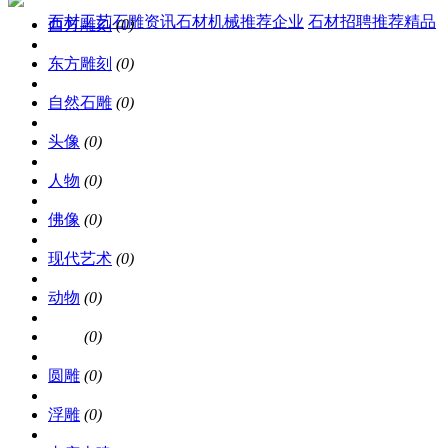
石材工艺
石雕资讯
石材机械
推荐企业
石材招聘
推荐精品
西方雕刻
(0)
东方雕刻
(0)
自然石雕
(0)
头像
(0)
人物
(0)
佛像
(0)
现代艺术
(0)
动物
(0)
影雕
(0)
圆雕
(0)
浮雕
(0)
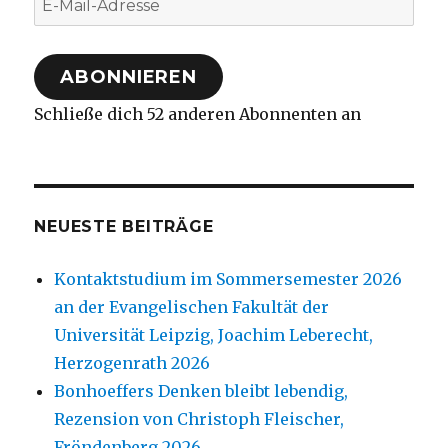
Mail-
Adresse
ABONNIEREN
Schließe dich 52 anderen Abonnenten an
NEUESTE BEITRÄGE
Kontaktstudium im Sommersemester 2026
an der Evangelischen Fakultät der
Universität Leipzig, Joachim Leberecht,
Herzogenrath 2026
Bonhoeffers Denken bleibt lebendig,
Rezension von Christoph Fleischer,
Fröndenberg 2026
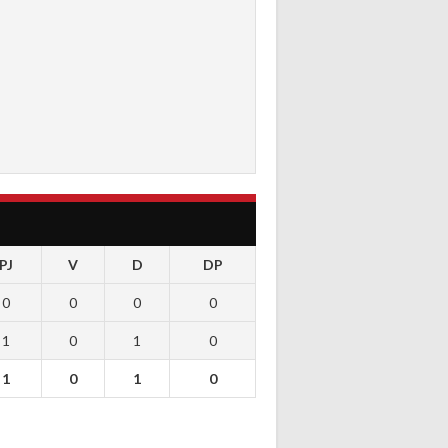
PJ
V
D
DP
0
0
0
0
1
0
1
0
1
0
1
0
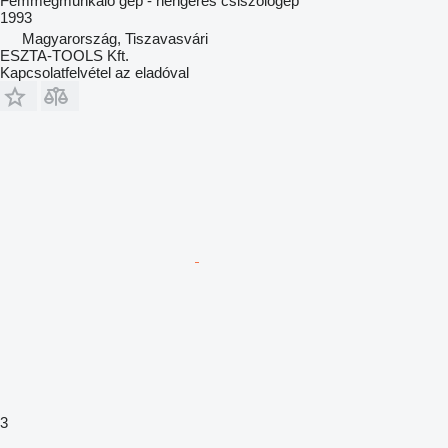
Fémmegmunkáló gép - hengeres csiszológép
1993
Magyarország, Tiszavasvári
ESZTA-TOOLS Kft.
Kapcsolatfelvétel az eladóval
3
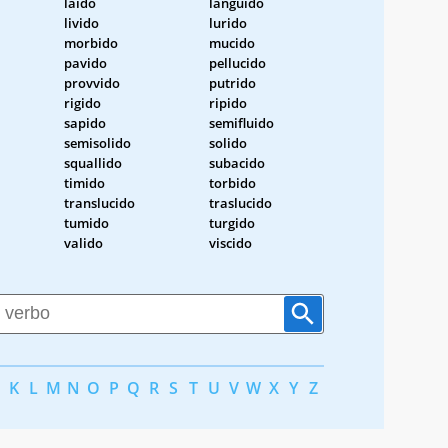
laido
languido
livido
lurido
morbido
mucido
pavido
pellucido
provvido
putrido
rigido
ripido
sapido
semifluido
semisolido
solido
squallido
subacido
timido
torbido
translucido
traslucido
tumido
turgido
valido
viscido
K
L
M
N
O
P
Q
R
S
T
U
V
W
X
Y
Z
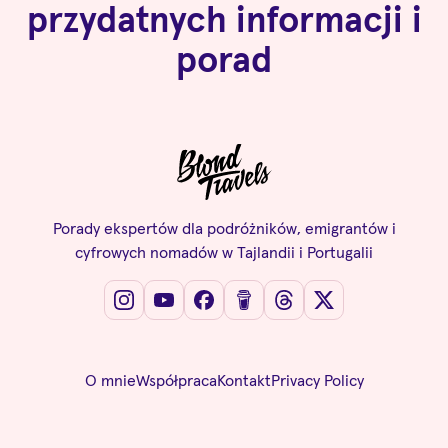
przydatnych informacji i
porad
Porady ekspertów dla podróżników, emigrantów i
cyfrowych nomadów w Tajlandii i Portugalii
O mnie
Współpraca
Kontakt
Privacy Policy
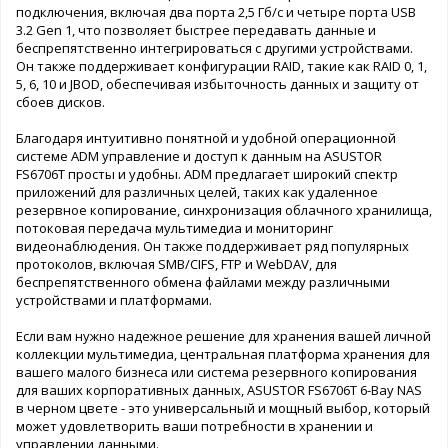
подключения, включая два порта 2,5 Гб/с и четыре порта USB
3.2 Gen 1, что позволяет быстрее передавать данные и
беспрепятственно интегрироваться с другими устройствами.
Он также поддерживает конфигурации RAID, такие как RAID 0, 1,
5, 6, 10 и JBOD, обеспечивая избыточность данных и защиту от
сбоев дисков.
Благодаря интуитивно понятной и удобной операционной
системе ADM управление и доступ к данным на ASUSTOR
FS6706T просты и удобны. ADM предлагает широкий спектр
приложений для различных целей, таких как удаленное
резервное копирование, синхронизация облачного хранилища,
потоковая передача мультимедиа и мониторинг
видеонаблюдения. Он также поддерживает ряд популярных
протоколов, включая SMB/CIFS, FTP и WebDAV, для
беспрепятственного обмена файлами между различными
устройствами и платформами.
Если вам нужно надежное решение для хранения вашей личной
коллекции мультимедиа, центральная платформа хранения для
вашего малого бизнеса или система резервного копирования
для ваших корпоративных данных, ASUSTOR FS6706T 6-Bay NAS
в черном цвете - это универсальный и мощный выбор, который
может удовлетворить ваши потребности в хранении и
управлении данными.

TASK DETAILS » Using the listing above, show each line with the word "также" in it.

ANSWER »
Он также поддерживает конфигурации RAID, такие как RAID 0, 1,
видеонаблюдения. Он также поддерживает ряд популярных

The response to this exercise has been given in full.